I've left academia since then and become a journalist covering everything from deadly birds in Australia to the future of the Antarctic Treaty. But when I think back to that question about wildlife, I fall into a bit of a muddle. The magazines, newspapers, and Web sites that pay my salary have little to say about habitat loss these days. Now, being green is all about greenhouse gases: Neighborhood moms are more apt to fret over food miles than felled forests; organic cattle farmers are more interested in offsetting the methane coming from cow burps than pondering squished tadpoles in hoof prints. Even scientists have grown bored with question of habitat loss, tweaking their grant proposals to emphasize the climate angle no matter how tenuous the connection. Saving the Amazon is so 1980s.

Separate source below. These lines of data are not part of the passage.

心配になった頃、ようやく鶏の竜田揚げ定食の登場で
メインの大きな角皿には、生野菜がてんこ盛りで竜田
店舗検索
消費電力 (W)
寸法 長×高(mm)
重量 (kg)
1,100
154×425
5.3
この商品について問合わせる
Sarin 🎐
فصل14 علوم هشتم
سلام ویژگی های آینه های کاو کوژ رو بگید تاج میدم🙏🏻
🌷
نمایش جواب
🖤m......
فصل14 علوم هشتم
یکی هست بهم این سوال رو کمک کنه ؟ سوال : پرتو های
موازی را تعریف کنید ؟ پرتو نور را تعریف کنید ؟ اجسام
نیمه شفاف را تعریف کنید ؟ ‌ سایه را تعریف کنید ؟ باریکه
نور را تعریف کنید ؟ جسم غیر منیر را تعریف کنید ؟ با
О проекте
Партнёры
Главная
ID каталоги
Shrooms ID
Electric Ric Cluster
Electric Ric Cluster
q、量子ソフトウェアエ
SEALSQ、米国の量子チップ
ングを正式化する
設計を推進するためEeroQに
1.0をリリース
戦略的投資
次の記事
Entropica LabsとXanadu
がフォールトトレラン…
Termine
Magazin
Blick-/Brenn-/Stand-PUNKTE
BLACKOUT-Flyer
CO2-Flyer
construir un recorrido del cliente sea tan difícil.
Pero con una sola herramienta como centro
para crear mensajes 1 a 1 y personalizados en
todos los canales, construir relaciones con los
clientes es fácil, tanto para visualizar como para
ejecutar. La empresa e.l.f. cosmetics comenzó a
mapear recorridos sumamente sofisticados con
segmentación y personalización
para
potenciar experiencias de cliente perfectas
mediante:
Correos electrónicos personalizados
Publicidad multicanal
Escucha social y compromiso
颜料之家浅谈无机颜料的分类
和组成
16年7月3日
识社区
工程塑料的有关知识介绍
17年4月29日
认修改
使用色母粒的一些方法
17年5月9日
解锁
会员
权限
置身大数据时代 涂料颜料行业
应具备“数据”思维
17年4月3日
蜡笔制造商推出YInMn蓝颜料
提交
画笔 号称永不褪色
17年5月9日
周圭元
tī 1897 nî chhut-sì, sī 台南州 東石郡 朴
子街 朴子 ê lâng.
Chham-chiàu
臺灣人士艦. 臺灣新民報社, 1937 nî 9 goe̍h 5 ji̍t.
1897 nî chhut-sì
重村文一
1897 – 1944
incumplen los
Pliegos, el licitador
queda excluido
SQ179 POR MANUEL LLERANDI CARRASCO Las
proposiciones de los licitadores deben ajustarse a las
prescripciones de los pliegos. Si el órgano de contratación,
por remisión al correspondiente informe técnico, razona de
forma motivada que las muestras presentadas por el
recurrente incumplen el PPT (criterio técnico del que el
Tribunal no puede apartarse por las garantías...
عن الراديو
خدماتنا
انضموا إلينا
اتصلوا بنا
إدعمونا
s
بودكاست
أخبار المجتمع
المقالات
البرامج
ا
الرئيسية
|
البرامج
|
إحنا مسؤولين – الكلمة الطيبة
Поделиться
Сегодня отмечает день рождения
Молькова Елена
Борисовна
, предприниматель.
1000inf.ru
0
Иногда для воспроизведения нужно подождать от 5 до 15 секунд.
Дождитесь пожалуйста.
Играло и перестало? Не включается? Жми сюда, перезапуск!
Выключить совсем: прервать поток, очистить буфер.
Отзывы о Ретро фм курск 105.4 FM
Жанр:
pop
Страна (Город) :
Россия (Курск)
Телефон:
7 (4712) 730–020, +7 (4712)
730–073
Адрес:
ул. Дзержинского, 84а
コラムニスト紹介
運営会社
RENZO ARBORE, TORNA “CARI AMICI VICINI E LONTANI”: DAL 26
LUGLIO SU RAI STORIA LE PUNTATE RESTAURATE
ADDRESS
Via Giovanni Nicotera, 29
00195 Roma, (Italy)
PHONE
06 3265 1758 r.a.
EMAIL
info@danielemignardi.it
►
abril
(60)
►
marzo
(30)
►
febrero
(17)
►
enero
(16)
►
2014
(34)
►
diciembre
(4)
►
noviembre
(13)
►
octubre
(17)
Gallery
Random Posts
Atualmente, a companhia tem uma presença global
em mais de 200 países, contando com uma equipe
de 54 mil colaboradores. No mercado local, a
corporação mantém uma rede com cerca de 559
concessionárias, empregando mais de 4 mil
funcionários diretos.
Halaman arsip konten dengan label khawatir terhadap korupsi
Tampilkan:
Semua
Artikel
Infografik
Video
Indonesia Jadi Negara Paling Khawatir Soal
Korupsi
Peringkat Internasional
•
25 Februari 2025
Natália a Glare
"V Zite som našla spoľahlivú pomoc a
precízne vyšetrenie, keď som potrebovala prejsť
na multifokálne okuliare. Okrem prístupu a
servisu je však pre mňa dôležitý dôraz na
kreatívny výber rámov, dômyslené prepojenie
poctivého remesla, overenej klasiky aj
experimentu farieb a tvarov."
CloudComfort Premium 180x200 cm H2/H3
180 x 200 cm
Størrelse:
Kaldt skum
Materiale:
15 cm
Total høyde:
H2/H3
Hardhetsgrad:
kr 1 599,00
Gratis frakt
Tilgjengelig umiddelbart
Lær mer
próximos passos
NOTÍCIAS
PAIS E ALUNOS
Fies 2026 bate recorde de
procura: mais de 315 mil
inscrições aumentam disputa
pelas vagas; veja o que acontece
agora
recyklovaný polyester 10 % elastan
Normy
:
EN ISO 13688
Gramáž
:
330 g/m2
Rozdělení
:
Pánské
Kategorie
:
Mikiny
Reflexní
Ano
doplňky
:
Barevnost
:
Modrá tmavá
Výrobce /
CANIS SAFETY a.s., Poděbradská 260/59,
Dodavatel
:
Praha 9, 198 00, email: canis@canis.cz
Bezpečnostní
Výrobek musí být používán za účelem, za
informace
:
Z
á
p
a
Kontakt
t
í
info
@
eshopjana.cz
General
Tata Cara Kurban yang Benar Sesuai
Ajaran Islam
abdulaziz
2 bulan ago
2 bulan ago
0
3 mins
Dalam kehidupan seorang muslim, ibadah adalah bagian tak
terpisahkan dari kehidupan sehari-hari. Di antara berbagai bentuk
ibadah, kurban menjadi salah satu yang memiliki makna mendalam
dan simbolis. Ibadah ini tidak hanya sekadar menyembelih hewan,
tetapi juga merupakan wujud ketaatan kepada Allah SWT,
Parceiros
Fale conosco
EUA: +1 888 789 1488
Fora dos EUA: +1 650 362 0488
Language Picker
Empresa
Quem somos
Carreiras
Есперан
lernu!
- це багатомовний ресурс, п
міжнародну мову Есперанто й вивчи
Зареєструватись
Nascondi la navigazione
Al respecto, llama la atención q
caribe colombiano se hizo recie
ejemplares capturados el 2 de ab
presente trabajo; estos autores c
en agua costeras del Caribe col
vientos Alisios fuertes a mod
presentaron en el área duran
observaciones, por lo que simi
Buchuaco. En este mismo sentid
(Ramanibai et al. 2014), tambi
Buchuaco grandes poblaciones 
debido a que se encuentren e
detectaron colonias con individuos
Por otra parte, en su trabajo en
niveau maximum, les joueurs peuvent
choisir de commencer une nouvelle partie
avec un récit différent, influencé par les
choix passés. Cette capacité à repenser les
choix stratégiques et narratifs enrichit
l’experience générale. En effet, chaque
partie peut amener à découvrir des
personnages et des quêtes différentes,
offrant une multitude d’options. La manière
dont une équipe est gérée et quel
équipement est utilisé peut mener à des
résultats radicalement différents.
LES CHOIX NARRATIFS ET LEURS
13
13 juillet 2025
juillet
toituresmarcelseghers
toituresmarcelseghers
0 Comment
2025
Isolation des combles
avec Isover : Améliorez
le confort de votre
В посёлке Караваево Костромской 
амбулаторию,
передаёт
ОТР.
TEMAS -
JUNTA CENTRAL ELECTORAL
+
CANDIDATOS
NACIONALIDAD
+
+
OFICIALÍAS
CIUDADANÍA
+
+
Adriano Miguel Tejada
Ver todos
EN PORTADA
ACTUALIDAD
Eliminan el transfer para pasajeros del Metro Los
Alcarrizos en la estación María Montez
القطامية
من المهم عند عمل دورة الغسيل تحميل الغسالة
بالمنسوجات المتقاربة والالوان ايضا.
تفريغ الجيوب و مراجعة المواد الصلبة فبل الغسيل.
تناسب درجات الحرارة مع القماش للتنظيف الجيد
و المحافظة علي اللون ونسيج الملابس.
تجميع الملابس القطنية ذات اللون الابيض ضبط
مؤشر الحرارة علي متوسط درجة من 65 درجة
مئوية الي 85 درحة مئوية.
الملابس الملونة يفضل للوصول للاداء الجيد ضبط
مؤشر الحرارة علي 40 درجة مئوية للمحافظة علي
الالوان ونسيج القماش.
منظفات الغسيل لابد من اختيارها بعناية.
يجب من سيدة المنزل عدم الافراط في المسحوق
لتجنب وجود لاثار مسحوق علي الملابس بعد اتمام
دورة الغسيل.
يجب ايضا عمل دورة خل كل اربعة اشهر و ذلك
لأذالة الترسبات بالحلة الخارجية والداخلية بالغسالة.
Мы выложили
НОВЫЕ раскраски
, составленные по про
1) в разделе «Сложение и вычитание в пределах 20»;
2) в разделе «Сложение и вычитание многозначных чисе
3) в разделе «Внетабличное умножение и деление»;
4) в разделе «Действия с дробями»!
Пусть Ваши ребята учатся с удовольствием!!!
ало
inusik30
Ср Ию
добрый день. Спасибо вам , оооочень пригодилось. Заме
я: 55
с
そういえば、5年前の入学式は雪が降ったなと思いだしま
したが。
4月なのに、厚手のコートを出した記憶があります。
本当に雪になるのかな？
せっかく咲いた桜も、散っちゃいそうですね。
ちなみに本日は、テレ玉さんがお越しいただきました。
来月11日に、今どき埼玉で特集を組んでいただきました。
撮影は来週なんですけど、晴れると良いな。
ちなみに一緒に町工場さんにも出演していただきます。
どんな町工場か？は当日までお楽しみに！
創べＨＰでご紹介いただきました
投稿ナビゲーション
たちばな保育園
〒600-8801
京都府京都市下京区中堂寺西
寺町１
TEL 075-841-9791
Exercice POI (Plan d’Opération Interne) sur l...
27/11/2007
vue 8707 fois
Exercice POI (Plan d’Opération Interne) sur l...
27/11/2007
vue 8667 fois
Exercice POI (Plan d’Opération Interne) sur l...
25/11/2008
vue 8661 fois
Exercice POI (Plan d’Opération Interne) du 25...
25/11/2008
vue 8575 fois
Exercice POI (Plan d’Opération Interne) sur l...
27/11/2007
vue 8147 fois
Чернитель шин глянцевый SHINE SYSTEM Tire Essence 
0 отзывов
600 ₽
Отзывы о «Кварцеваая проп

Climate change has the potential to displace the most impoverished human populations and bring about food shortages, flooding, and drought. But from the perspective of saving species, it's a MacGuffin: a plot device that may impel the tired conservation narrative forward but is hardly a pragmatic strategy for preserving biodiversity. Today, environmentalists tend to describe forests as little more than "carbon sinks," sucking carbon dioxide from the atmosphere. If you really want to conserve plants and animals, though, that may be their least significant attribute.
To be sure, scientists have demonstrated a connection between species extinction and climate change—but it's hardly as significant as you might think. The most influential study of the subject, which appeared in the prestigious journal Nature in 2004, relies upon a sketchy extrapolation. The researchers claimed that changing weather patterns would commit up to 37 percent of the world's species to extinction by 2050—far more than would go extinct if we continued at the current rate of habitat destruction. But the authors completely ignored the tropics, where most of the world's species live, focusing instead on the temperate and polar ecosystems that will experience the most significant changes in annual temperatures.